**WHAT YOU HAVE TO DO**
A single number is the expected answer: the count of lines in the records below that contain "free".

**INPUT RECORDS**
>>

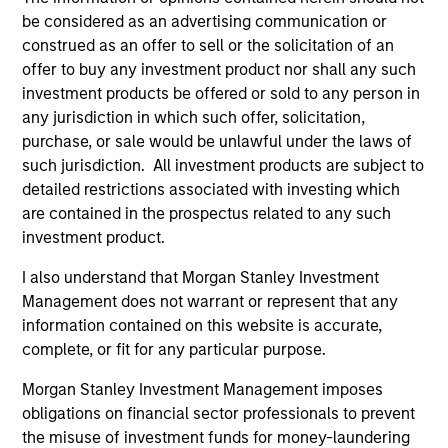
be considered as an advertising communication or
construed as an offer to sell or the solicitation of an
offer to buy any investment product nor shall any such
ARTICLE
AR
investment products be offered or sold to any person in
any jurisdiction in which such offer, solicitation,
OPPORTUNITY NOW: Unlock a World
OP
purchase, or sale would be unlawful under the laws of
of Potential Through International
Ne
such jurisdiction. All investment products are subject to
Investing
U
detailed restrictions associated with investing which
International markets provide access to unique
Whi
are contained in the prospectus related to any such
companies, more opportunities to find
loo
investment product.
mispricing and diversification away from
GL
highly concentrated U.S. equity markets. Learn
int
I also understand that Morgan Stanley Investment
how Global Opportunity uncovers high-quality
ar
Management does not warrant or represent that any
companies trading at meaningful discounts
and
information contained on this website is accurate,
around the world.
the
complete, or fit for any particular purpose.
23-APR-2026
22-
Morgan Stanley Investment Management imposes
obligations on financial sector professionals to prevent
the misuse of investment funds for money-laundering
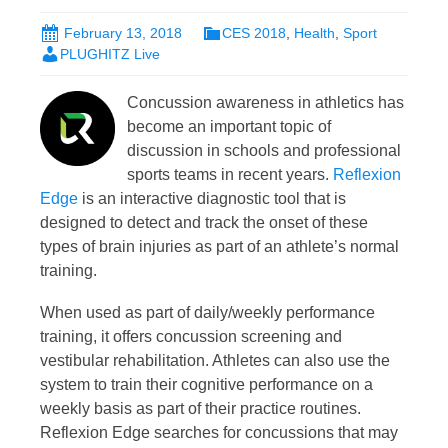
February 13, 2018
CES 2018
,
Health
,
Sport
PLUGHITZ Live
Concussion awareness in athletics has
become an important topic of
discussion in schools and professional
sports teams in recent years.
Reflexion
Edge
is an interactive diagnostic tool that is
designed to detect and track the onset of these
types of brain injuries as part of an athlete’s normal
training.
When used as part of daily/weekly performance
training, it offers concussion screening and
vestibular rehabilitation. Athletes can also use the
system to train their cognitive performance on a
weekly basis as part of their practice routines.
Reflexion Edge searches for concussions that may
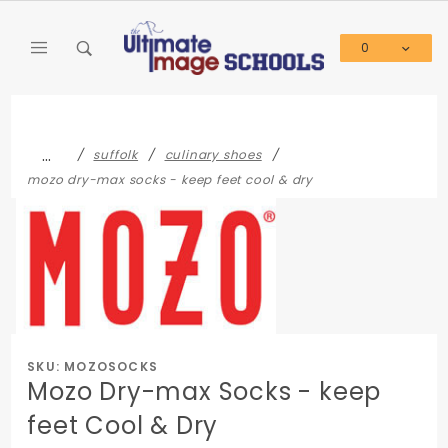
Product Search
0
Global Account Log In
…
suffolk
culinary shoes
mozo dry-max socks - keep feet cool & dry
SKU: MOZOSOCKS
Mozo Dry-max Socks - keep
feet Cool & Dry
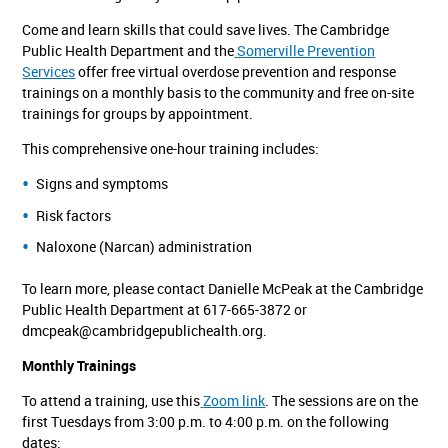
Come and learn skills that could save lives. The Cambridge
Public Health Department and the
Somerville Prevention
Services
offer free virtual overdose prevention and response
trainings on a monthly basis to the community and free on-site
trainings for groups by appointment.
This comprehensive one-hour training includes:
Signs and symptoms
Risk factors
Naloxone (Narcan) administration
To learn more, please contact Danielle McPeak at the Cambridge
Public Health Department at 617-665-3872 or
dmcpeak@cambridgepublichealth.org
.
Monthly Trainings
To attend a training, use this
Zoom link
. The sessions are on the
first Tuesdays from 3:00 p.m. to 4:00 p.m. on the following
dates:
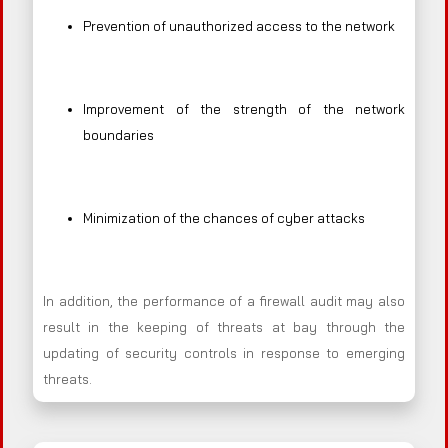
Prevention of unauthorized access to the network
Improvement of the strength of the network
boundaries
Minimization of the chances of cyber attacks
In addition, the performance of a firewall audit may also
result in the keeping of threats at bay through the
updating of security controls in response to emerging
threats.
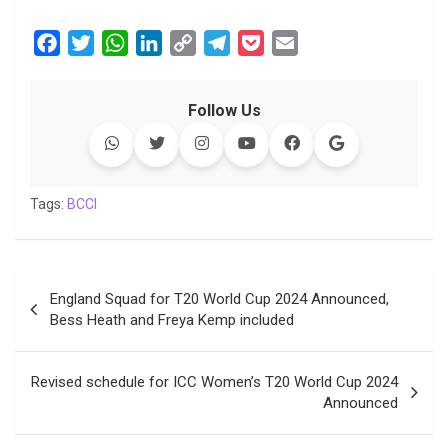
F
T
W
L
C
T
P
E
a
w
h
i
o
e
o
m
c
i
a
n
p
l
c
a
Follow Us
e
t
t
k
y
e
k
i
b
t
s
e
L
g
e
l
o
e
A
d
i
r
t
o
r
p
I
n
a
Tags:
BCCI
k
p
n
k
m
Post
England Squad for T20 World Cup 2024 Announced,
navigation
Bess Heath and Freya Kemp included
Revised schedule for ICC Women’s T20 World Cup 2024
Announced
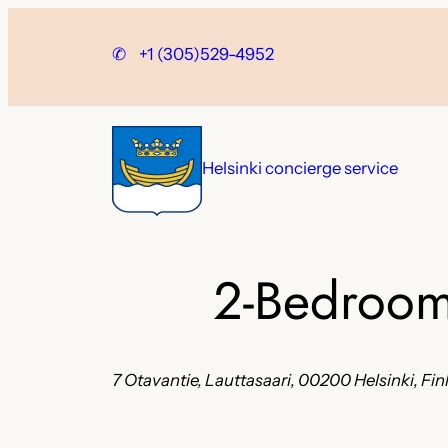
Skip
to
✆
+1 (305)529-4952
content
Helsinki concierge service
2-Bedroom
7 Otavantie, Lauttasaari, 00200 Helsinki, Fi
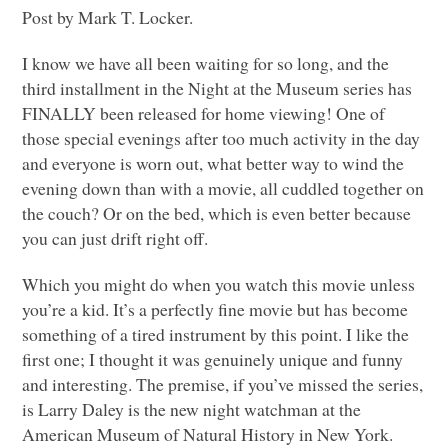
Post by Mark T. Locker.
I know we have all been waiting for so long, and the
third installment in the Night at the Museum series has
FINALLY
been released for home viewing! One of
those special evenings after too much activity in the day
and everyone is worn out, what better way to wind the
evening down than with a movie, all cuddled together on
the couch? Or on the bed, which is even better because
you can just drift right off.
Which you might do when you watch this movie unless
you’re a kid. It’s a perfectly fine movie but has become
something of a tired instrument by this point. I like the
first one; I thought it was genuinely unique and funny
and interesting. The premise, if you’ve missed the series,
is Larry Daley is the new night watchman at the
American Museum of Natural History in New York.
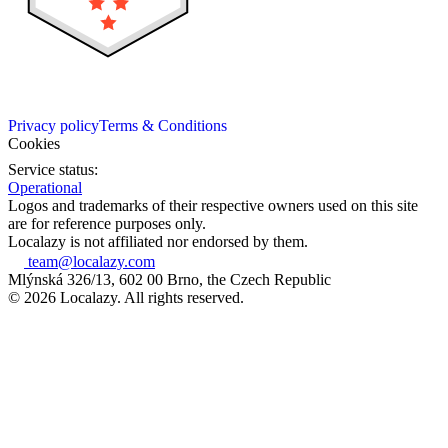
Privacy policy
Terms & Conditions
Cookies
Service status:
Operational
Logos and trademarks of their respective owners used on this site
are for reference purposes only.
Localazy is not affiliated nor endorsed by them.
team@localazy.com
Mlýnská 326/13, 602 00 Brno, the Czech Republic
© 2026 Localazy. All rights reserved.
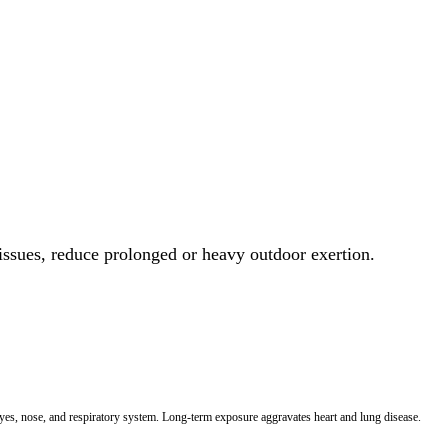
 issues, reduce prolonged or heavy outdoor exertion.
 eyes, nose, and respiratory system. Long-term exposure aggravates heart and lung disease.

<<

**OUTPUT OF THE EXERCISE**
2